• [Exercise]: Please look for the string "instances" below and report every line in which it occurs.

• [Data for processing]:
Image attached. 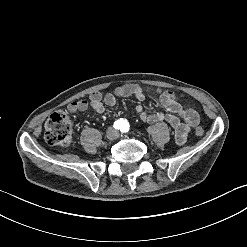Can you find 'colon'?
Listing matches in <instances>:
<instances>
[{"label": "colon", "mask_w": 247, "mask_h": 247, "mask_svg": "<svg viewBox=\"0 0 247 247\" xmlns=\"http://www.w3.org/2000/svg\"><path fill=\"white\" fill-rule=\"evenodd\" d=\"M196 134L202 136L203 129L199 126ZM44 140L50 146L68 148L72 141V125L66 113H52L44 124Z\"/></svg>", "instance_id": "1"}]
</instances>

• [Solution]:
Listing matches in <instances>:
<instances>
</instances>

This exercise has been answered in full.